But manhood grows faint as the world waxes old!
There lives not in Britain a champion so bold,
So dauntless of heart, and so prudent of brain,
As to dare the adventure that treasure to gain.
The waste ridge of Cheviot shall wave with the rye,
Before the rude Scots shall Northumberland fly,
And the flint cliffs of Bambro' shall melt in the sun
Before that adventure be perill'd and won."
Long afterwards, when Harold the Dauntless entered the castle, the seven
shields still hung where Adolf had placed them, each blazoned with its
coat of arms:
"A wolf North Wales had on his armour coat,
And Rhys of Powis-land a couchant stag;
Strath Clwyd's strange emblem was a stranded boat;
Donald of Galloway's a trotting nag;
A corn-sheaf gilt was fertile Lodon's brag;
A dudgeon-dagger was by Dunmail worn;
Northumbrian Adolf gave a sea-beat crag;
Surmounted by a cross,--such signs were borne
Upon these antique shields, all wasted now and worn."

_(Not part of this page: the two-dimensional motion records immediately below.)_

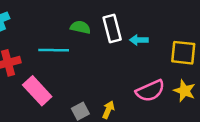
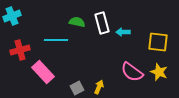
pink semicircle: (150, 91) -> (132, 72), turned 60

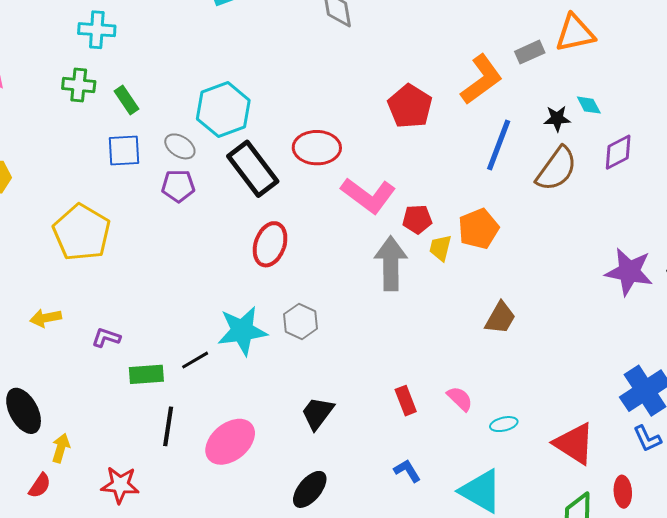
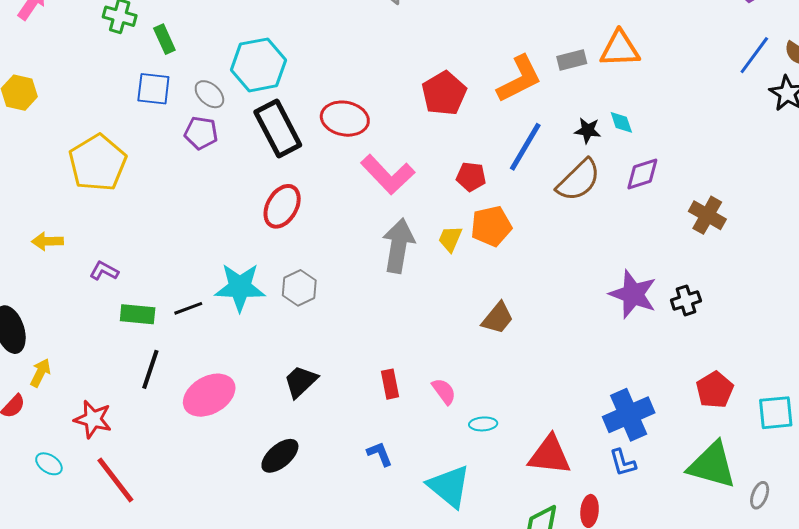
red pentagon: (417, 219) -> (471, 177), moved
red triangle: (574, 444) -> (550, 455), turned -36

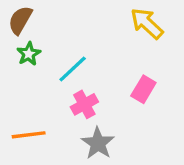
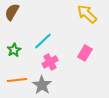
green star: (29, 54) -> (14, 50), moved
gray star: (98, 143) -> (42, 85), moved

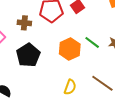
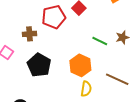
orange hexagon: (70, 49) -> (80, 65), moved

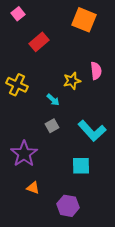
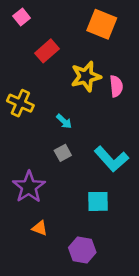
yellow star: (72, 81) -> (86, 76), moved, size x1.4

And within the castle, in that chamber where Adolf repelled the
embarrassing advances of that most unmaidenly band of sisters, and did
"a slaughter grim and great":
"There of the witch brides lay each skeleton,
Still in the posture as to death when dight;
For this lay prone, by one blow slain outright;
And that, as one who struggles long in dying;
One bony hand held knife, as if to smite;
One bent on fleshless knees, as mercy crying;
One lay across the floor, as kill'd in act of flying.